Stress / Load / Performance
- Can you deploy 10 servers simultaneously? What about 10000?
- How long does it take to deploy the infrastructure? Is 1 hour acceptable? What if 10 minutes is too long?
- Did anyone even define these requirements?
- Do you track any of the performance metrics?
- Do you take any user input? Can a malicious user infect other users? Steal their passwords? Admin password?
- Do you store sensitive data in your Jenkins jobs? Where do you store them securely?
- How will you prevent users from committing their AWS credentials to public repositories?
- Do you remove all access when terminating employees?
- Do you use access control? Do you audit user actions? Should you?
- Who is really implementing security? Can a single engineer misconfigure firewall on all your production servers?
- Do you have enough logging to know why something went wrong? Do all 3rd party tools have enough logging?
- Where are your logs?
- Do you have alerts / notifications in place?
- What are the configuration options for your jobs?

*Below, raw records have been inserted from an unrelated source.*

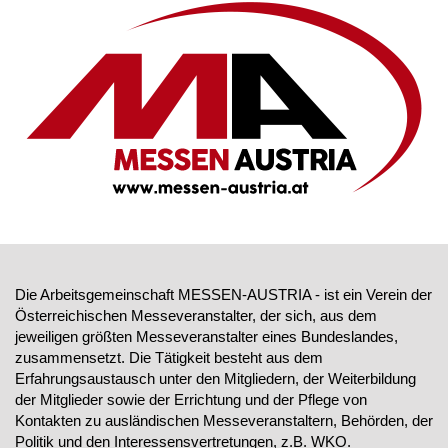
Die Arbeitsgemeinschaft MESSEN-AUSTRIA - ist ein Verein der
Österreichischen Messeveranstalter, der sich, aus dem
jeweiligen größten Messeveranstalter eines Bundeslandes,
zusammensetzt. Die Tätigkeit besteht aus dem
Erfahrungsaustausch unter den Mitgliedern, der Weiterbildung
der Mitglieder sowie der Errichtung und der Pflege von
Kontakten zu ausländischen Messeveranstaltern, Behörden, der
Politik und den Interessensvertretungen, z.B. WKO.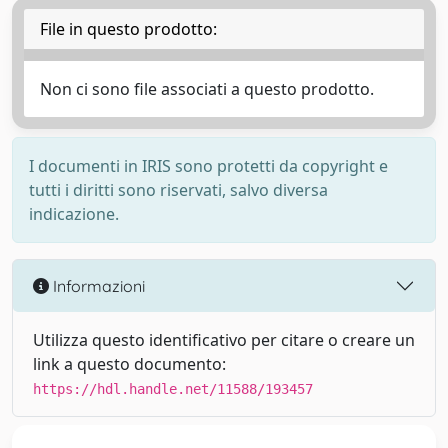
File in questo prodotto:
Non ci sono file associati a questo prodotto.
I documenti in IRIS sono protetti da copyright e
tutti i diritti sono riservati, salvo diversa
indicazione.
Informazioni
Utilizza questo identificativo per citare o creare un
link a questo documento:
https://hdl.handle.net/11588/193457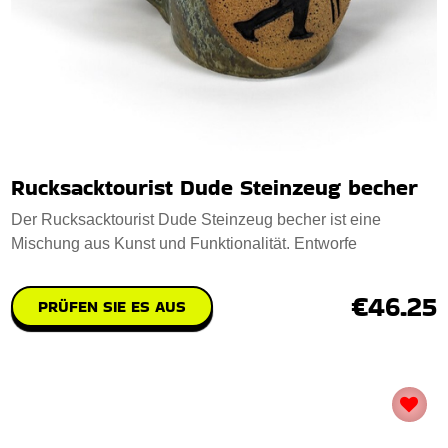
Rucksacktourist Dude Steinzeug becher
Der Rucksacktourist Dude Steinzeug becher ist eine
Mischung aus Kunst und Funktionalität. Entworfe
€46.25
PRÜFEN SIE ES AUS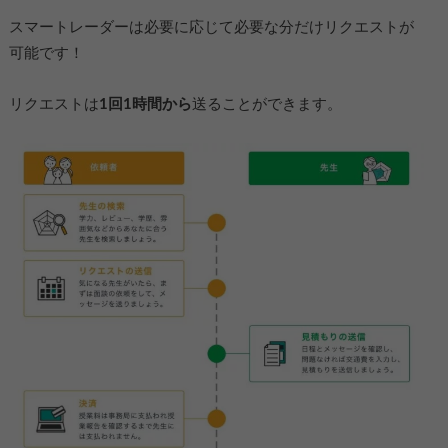
スマートレーダーは必要に応じて必要な分だけリクエストが
可能です！
リクエストは
1回1時間から
送ることができます。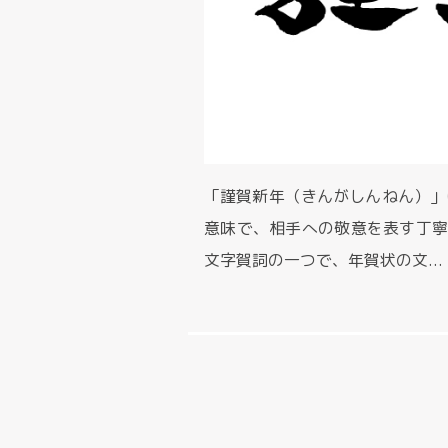
「謹賀新年（きんがしんねん）」
意味で、相手への敬意を表す丁寧
文字賀詞の一つで、年賀状の文...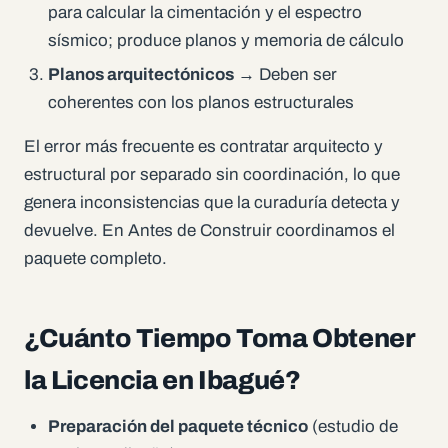
para calcular la cimentación y el espectro
sísmico; produce planos y memoria de cálculo
Planos arquitectónicos
→ Deben ser
coherentes con los planos estructurales
El error más frecuente es contratar arquitecto y
estructural por separado sin coordinación, lo que
genera inconsistencias que la curaduría detecta y
devuelve. En Antes de Construir coordinamos el
paquete completo.
¿Cuánto Tiempo Toma Obtener
la Licencia en Ibagué?
Preparación del paquete técnico
(estudio de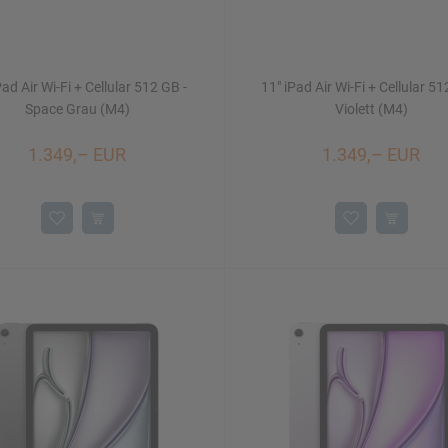
Pad Air Wi-Fi + Cellular 512 GB -
11" iPad Air Wi-Fi + Cellular 51
Space Grau (M4)
Violett (M4)
1.349,– EUR
1.349,– EUR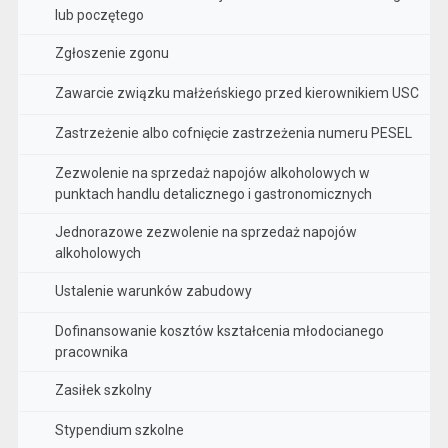
lub poczętego
Zgłoszenie zgonu
Zawarcie związku małżeńskiego przed kierownikiem USC
Zastrzeżenie albo cofnięcie zastrzeżenia numeru PESEL
Zezwolenie na sprzedaż napojów alkoholowych w
punktach handlu detalicznego i gastronomicznych
Jednorazowe zezwolenie na sprzedaż napojów
alkoholowych
Ustalenie warunków zabudowy
Dofinansowanie kosztów kształcenia młodocianego
pracownika
Zasiłek szkolny
Stypendium szkolne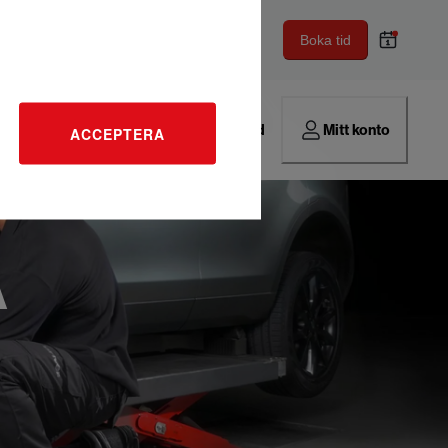
Boka tid
Hitta verkstad
Mitt konto
ACCEPTERA
A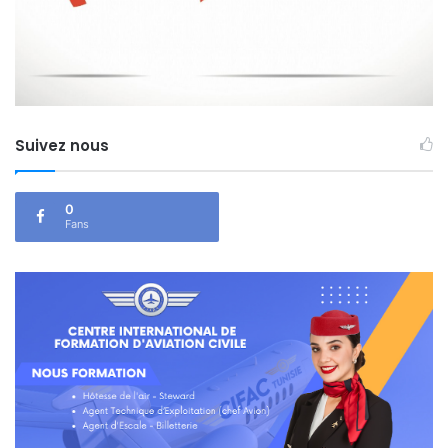
Suivez nous
0
Fans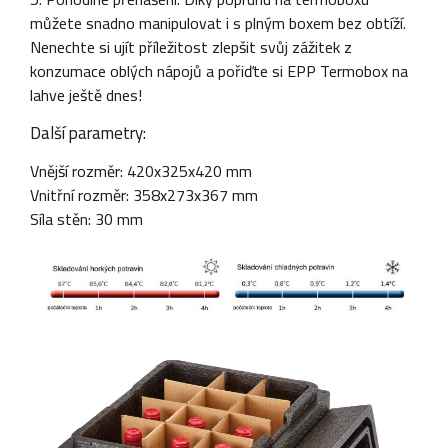
můžete snadno manipulovat i s plným boxem bez obtíží.
Nenechte si ujít příležitost zlepšit svůj zážitek z
konzumace oblých nápojů a pořiďte si EPP Termobox na
lahve ještě dnes!
Další parametry:
Vnější rozměr: 420x325x420 mm
Vnitřní rozměr: 358x273x367 mm
Síla stěn: 30 mm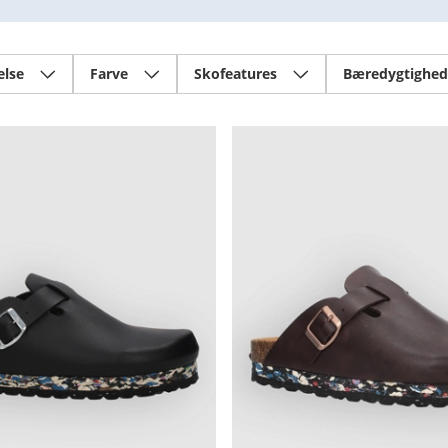
else
Farve
Skofeatures
Bæredygtighed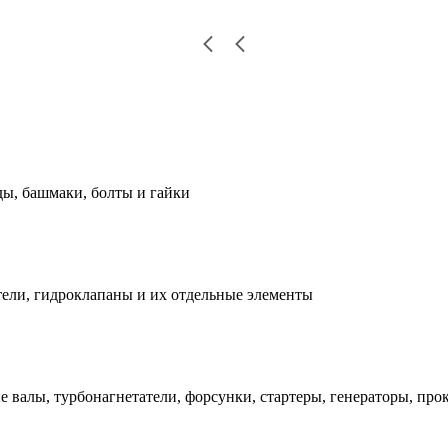
ды, башмаки, болты и гайки
ели, гидроклапаны и их отдельные элементы
е валы, турбонагнетатели, форсунки, стартеры, генераторы, про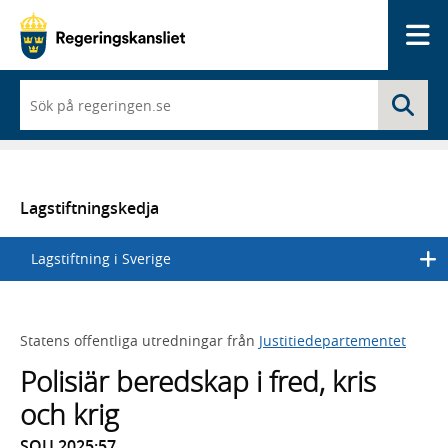
Me
När
Sö
du
börjar
skriva
så
framträder
en
Lagstiftningskedja
lista
med
Lagstiftning i Sverige
sökförslag
Statens offentliga utredningar från
Justitiedepartementet
Polisiär beredskap i fred, kris
och krig
SOU 2025:57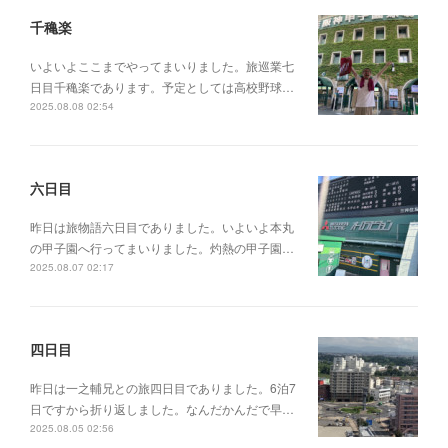
千穐楽
いよいよここまでやってまいりました。旅巡業七
日目千穐楽であります。予定としては高校野球…
2025.08.08 02:54
六日目
昨日は旅物語六日目でありました。いよいよ本丸
の甲子園へ行ってまいりました。灼熱の甲子園…
2025.08.07 02:17
四日目
昨日は一之輔兄との旅四日目でありました。6泊7
日ですから折り返しました。なんだかんだで早…
2025.08.05 02:56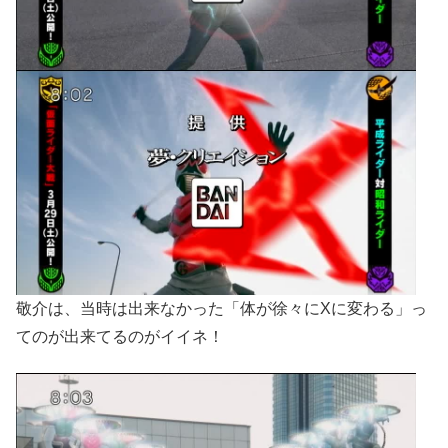
敬介は、当時は出来なかった「体が徐々にXに変わる」っ
てのが出来てるのがイイネ！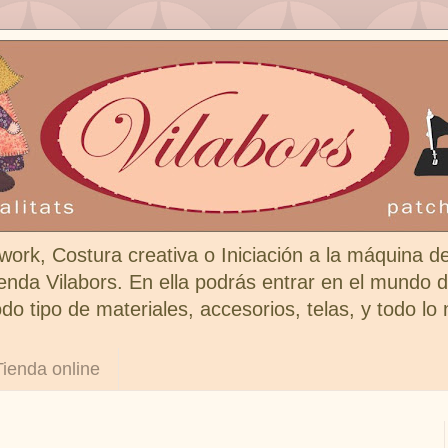
work, Costura creativa o Iniciación a la máquina d
enda Vilabors. En ella podrás entrar en el mundo de
do tipo de materiales, accesorios, telas, y todo lo
Tienda online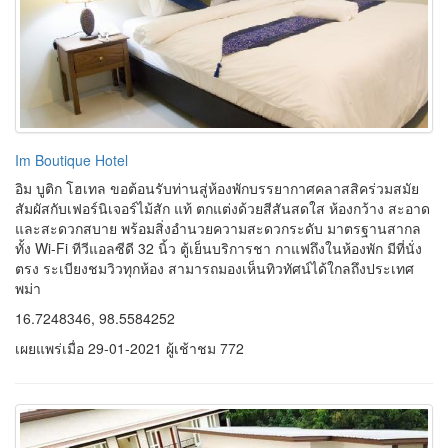
Im Boutique Hotel
อิม บูติก โฮเทล ขอต้อนรับท่านสู่ห้องพักบรรยากาศคลาสสิคร่วมสมัย
สัมผัสกับเฟอร์นิเจอร์ไม้สัก แท้ ตกแต่งด้วยสีสันสดใส ห้องกว้าง สะอาด
และสะดวกสบาย พร้อมสิ่งอํานวยความสะดวกระดับ มาตรฐานสากล
ทั้ง Wi-Fi ทีวีแอลซีดี 32 นิ้ว ตู้เย็นบริการชา กาแฟถึงในห้องพัก มีที่นั่ง
ตรง ระเบียงชมวิวทุกห้อง สามารถมองเห็นทิวทัศน์ได้ใกลถึงประเทศ
พม่า
16.7248346, 98.5584252
เผยแพร่เมื่อ 29-01-2021 ผู้เช้าชม 772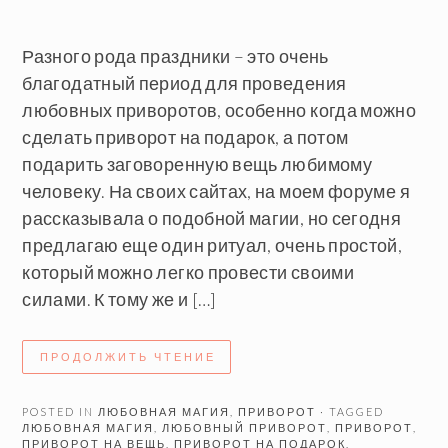
Разного рода праздники – это очень
благодатный период для проведения
любовных приворотов, особенно когда можно
сделать приворот на подарок, а потом
подарить заговоренную вещь любимому
человеку. На своих сайтах, на моем форуме я
рассказывала о подобной магии, но сегодня
предлагаю еще один ритуал, очень простой,
который можно легко провести своими
силами. К тому же и […]
ПРОДОЛЖИТЬ ЧТЕНИЕ
POSTED IN
ЛЮБОВНАЯ МАГИЯ
,
ПРИВОРОТ
· TAGGED
ЛЮБОВНАЯ МАГИЯ
,
ЛЮБОВНЫЙ ПРИВОРОТ
,
ПРИВОРОТ
,
ПРИВОРОТ НА ВЕЩЬ
,
ПРИВОРОТ НА ПОДАРОК
,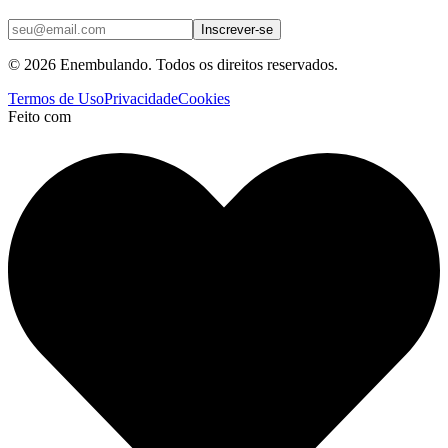
Inscrever-se
© 2026 Enembulando. Todos os direitos reservados.
Termos de Uso
Privacidade
Cookies
Feito com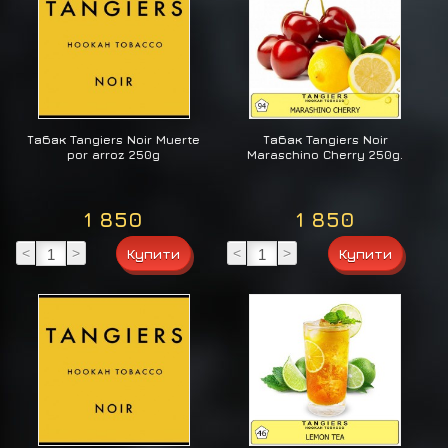
Табак Tangiers Noir Muerte
Табак Tangiers Noir
por arroz 250g
Maraschino Cherry 250g.
1 850
1 850
<
>
<
>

- What documentation do you need? Do you have enough if somebody decides to leave abruptly or falls under a bus?
- Any public-facing documentation you want to / have to share?
Adoption / Metrics and Instrumentation
- Any metrics you want to track?
- Do you need to add instrumentation to the jobs to know where the bottlenecks are?
Upgrade / Rollback
- How will you test new versions of the tools? Are you ready to roll them back? Will they work after rollback?
- What is your must-have vs nice-to-have? What tools depend on each other?
- Can you define phases of your DevOps toolchain deployment?
- Have you identified all the resources you need for testing?
- Environmental resources like hardware, and software that you need?
- What about licenses? Any legal review of these needed?
- Are you well staffed? Any training your engineers need?
- Documentation, artifacts… what else do you need to deliver?
Vendor / 3rd party
- When working with a vendor on your DevOps implementation: how much would you want them to test vs you? What is their testing strategy? How much testing overlap should happen? What to they need to deliver?
Definition of done
- When can you tell you are happy with the testing of the DevOps toolchain?
- Do you need to sign off? Who else signs off?
These are just some initial thoughts. What do you think of these? What’s missing?